Your assignment » Some lines below hold "Accurately". Pick them out and copy them.
Exercise materials below:
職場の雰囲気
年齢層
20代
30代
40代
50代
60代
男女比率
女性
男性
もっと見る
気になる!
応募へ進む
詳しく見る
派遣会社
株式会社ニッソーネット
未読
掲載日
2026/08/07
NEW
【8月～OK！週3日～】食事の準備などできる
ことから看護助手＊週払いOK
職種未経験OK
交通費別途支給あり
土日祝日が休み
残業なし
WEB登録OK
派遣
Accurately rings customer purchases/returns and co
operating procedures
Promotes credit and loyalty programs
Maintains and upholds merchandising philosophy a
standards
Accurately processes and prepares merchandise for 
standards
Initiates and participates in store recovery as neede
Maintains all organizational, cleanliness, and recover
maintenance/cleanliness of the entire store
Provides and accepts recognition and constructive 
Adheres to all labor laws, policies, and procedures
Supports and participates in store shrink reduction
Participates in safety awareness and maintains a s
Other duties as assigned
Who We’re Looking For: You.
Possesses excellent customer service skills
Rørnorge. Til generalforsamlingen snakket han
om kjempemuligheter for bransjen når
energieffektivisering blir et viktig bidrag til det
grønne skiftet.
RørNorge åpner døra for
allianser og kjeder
End of Exercise materials.
Exercise materials below:
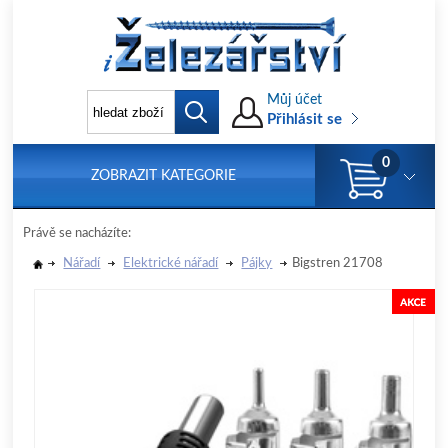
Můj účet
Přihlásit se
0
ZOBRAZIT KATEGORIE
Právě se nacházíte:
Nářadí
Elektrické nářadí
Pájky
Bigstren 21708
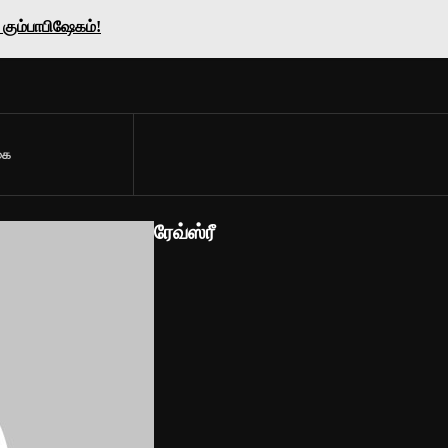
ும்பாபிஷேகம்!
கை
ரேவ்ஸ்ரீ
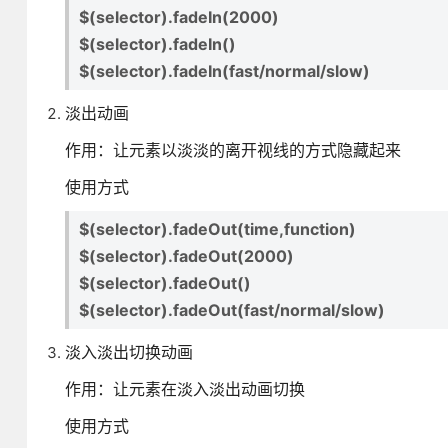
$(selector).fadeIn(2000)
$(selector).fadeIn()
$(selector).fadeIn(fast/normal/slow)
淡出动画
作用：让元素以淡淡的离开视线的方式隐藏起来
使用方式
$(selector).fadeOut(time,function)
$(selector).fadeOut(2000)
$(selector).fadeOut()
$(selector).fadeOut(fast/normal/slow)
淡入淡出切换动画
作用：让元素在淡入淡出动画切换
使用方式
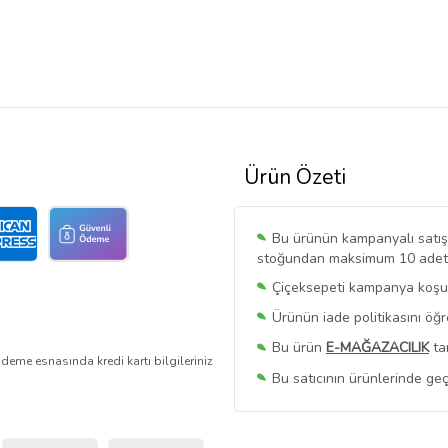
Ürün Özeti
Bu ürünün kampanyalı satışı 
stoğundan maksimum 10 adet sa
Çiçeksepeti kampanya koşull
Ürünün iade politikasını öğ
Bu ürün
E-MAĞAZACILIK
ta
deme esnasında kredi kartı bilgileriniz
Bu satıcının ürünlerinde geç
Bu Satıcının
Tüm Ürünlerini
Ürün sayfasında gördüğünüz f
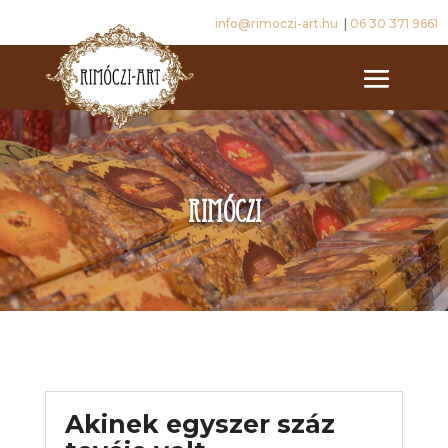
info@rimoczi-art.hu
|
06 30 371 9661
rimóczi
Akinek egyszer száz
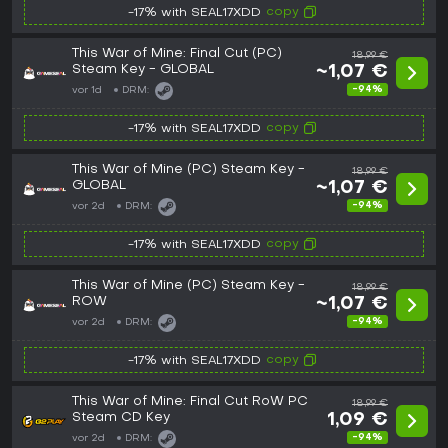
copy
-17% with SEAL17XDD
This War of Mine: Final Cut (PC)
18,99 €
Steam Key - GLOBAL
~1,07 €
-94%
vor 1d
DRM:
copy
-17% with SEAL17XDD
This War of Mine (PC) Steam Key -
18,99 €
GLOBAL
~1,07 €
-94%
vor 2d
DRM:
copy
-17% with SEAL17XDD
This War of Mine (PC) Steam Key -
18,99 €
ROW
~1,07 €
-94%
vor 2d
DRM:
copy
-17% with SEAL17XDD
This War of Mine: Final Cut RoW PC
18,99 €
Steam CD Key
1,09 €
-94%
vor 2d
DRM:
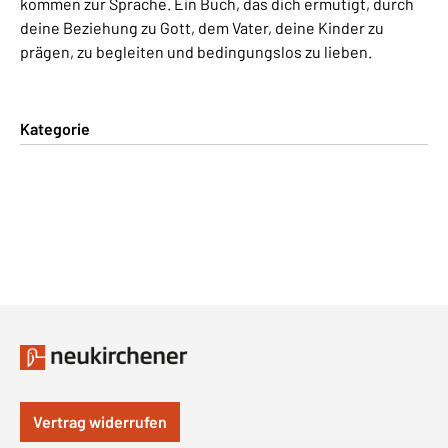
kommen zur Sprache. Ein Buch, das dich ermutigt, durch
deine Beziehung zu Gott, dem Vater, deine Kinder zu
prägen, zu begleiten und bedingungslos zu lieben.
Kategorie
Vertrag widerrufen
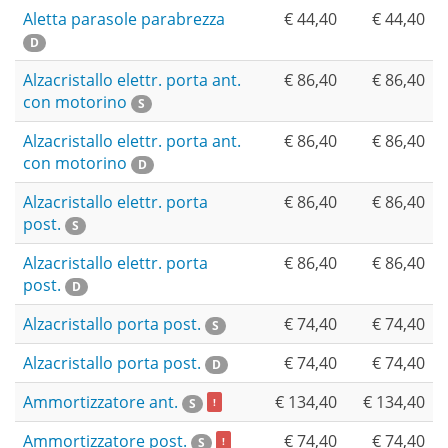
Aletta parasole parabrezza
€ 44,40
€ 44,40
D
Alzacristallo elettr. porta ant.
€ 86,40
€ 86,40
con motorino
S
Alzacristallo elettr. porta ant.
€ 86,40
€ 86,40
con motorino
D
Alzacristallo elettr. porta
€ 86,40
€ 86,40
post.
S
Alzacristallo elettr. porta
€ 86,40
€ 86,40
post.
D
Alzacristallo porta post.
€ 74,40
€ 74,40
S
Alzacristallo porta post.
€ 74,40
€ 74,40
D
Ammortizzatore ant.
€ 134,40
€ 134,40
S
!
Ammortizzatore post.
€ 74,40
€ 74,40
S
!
End of Exercise materials.
Exercise materials below:
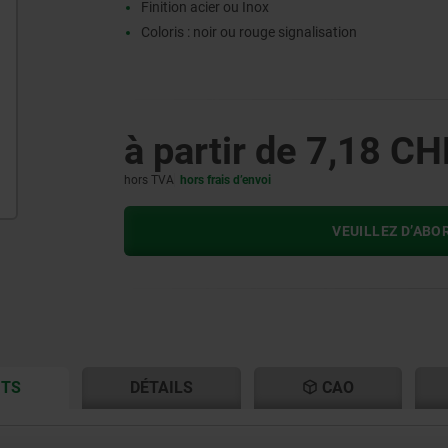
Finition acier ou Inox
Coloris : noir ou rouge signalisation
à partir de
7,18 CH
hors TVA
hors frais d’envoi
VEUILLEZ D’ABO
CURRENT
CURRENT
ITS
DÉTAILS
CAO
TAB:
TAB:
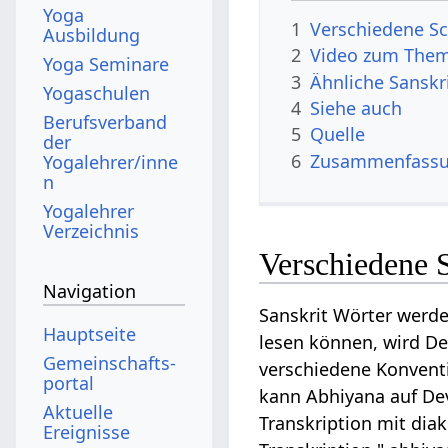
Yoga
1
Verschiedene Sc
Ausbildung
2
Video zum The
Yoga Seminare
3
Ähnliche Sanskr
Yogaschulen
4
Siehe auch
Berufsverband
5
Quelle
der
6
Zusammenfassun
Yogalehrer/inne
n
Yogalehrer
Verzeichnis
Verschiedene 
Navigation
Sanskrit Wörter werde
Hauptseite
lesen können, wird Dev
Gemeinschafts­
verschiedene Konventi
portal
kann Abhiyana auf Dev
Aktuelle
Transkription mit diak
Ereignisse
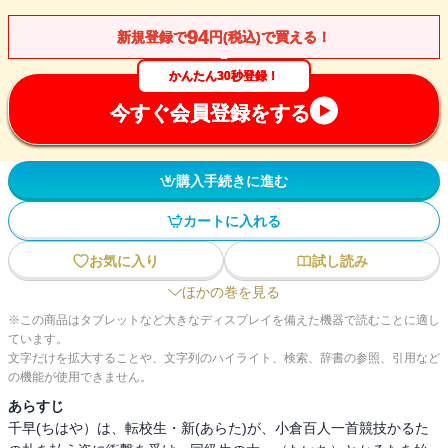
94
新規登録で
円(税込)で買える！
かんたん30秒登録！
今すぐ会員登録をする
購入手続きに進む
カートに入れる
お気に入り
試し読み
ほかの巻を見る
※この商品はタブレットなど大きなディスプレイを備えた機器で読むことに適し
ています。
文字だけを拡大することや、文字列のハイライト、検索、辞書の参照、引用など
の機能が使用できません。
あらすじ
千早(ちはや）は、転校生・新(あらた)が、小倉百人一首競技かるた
End of Exercise materials.
Solution for this problem »
Accurately rings customer purchases/returns and co
Accurately processes and prepares merchandise for 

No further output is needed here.